— “Eu… eu não te quero aqui Jay…”

Pisco algumas vezes enquanto tento processar o que acabo de ouvir. Como assim ela não me queria ali? Abano a cabeça a tentar clarear o que acabou de acontecer. Olho-a atentamente. Em momento algum me dirige o olhar, enquanto isso mantém-se reta e rígida, de olhos fechados e, por aquilo que conseguia perceber, a fazer força para não chorar. Suspiro. Abano a cabeça e falo calmamente.

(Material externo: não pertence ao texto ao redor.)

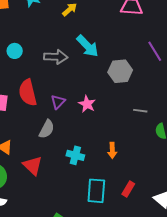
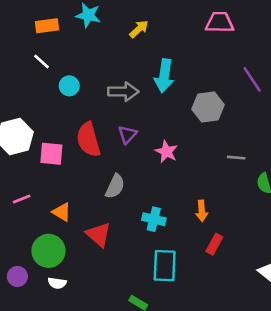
cyan arrow: (88, 46) -> (164, 76), turned 55
purple triangle: (58, 102) -> (127, 134), moved
red rectangle: (128, 189) -> (214, 244), moved
cyan rectangle: (96, 191) -> (165, 266), moved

— “Esperas que eu acredite no que me estás a dizer, quando nem consegues olhar-me nos olhos?” – Sussurro. Noto que faz ainda mais força nos olhos. – “Dizes-me isso na cara e eu prometo que saio já daqui! Se quiseres não meto aqui mais os pés! Mas Hailey, vais ter que te virar para mim e dizer-mo!” – Ergo-me ligeiramente da cadeira e aproximo-me mais dela. Não digo mais nada, apenas espero por ela. Momentos depois, lentamente vira a cara na minha direção, para por fim, abrir os olhos. Fico mortificado com o que vejo. Com tudo o que aquele olhar me transmite. Medo. Muito medo. – “Oh minha doce Hailey.” – Não consigo evitar dizer em voz alta o primeiro pensamento que me ocorre. E enquanto o digo, quase que como se de um íman se tratasse aproximo-me ainda mais dela e com uma mão acaricio-lhe o cabelo. – “Como é que a tua boca diz uma coisa e os teus olhos outra?” – Sustentamos o olhar durante aquilo que parece uma eternidade. Eletrizante. Apaixonado. Palavras não ditas.

— “Jay…” – Abana a cabeça de forma negativa enquanto diz o meu nome, para de seguida morder o interior do lábio inferior repetidamente e agressivamente. Suspiro.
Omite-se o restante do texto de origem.